Sintesi
“La disforia di genere è una condizione in cui le persone provano disagio perché la loro identità di genere non corrisponde al sesso assegnato alla nascita. Molte persone con disforia di genere necessitano di supporto medico, inclusi trattamenti ormonali. Abbiamo analizzato i dati sanitari della Regione Lazio per comprendere con quale frequenza questi individui assumono farmaci rispetto alla popolazione generale. Tra le 365 persone identificate tra il 2011 e il 2021, circa il 72% ha ricevuto almeno una prescrizione nell’anno successivo, rispetto al 43% di altre persone della stessa età e sesso. Le modalità di assunzione dei farmaci differivano in base al sesso assegnato alla nascita: gli individui assegnati al sesso maschile alla nascita (AMAB) ricevevano più spesso estrogeni, antiandrogeni e vitamine, mentre gli individui assegnati al sesso femminile alla nascita (AFAB) ricevevano più spesso testosterone, farmaci psichiatrici e farmaci per la digestione… I pazienti con disforia di genere hanno mostrato un maggiore utilizzo di farmaci rispetto alla popolazione generale, con modelli distinti a seconda del sesso assegnato alla nascita. Questi risultati sottolineano l’importanza del monitoraggio e della valutazione della sicurezza a lungo termine delle terapie farmacologiche.”
Citazioni in lingua originale
"Gender dysphoria is a condition where people feel distress because their gender identity does not match the sex they were assigned at birth.
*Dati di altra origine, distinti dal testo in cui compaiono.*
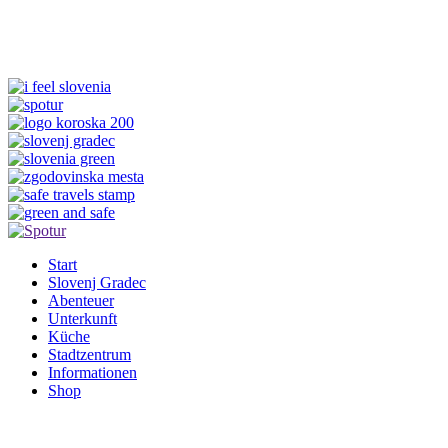
Start
Slovenj Gradec
Abenteuer
Unterkunft
Küche
Stadtzentrum
Informationen
Shop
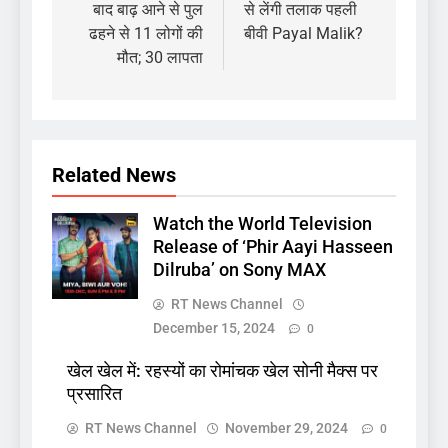
बाद बाढ़ आने से पुल
से लेंगी तलाक पहली
ढहने से 11 लोगों की
बीवी Payal Malik?
मौत; 30 लापता
Related News
Watch the World Television
Release of ‘Phir Aayi Hasseen
Dilruba’ on Sony MAX
RT News Channel
December 15, 2024
0
खेल खेल में: रहस्यों का रोमांचक खेल सोनी मैक्स पर
प्रसारित
RT News Channel
November 29, 2024
0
Many people with gender dysphoria need medical support, including hormone treatments. We studied health data from the Lazio Region in Italy to understand how often these individuals use medicines compared with the general population. Among 365 people identified between 2011 and 2021, about 72% received at least one prescription in the following year, compared with 43% of other people of the same age and sex. Medication patterns differed by sex assigned at birth: AMAB individuals more often received estrogens, anti‐androgens, and vitamins, while AFAB individuals more often received testosterone, psychiatric drugs, and medicines for digestion... GD patients showed higher medication use than the general population, with distinct patterns by sex assigned at birth. These findings highlight the importance of monitoring and evaluating long-term safety of pharmacological therapies.”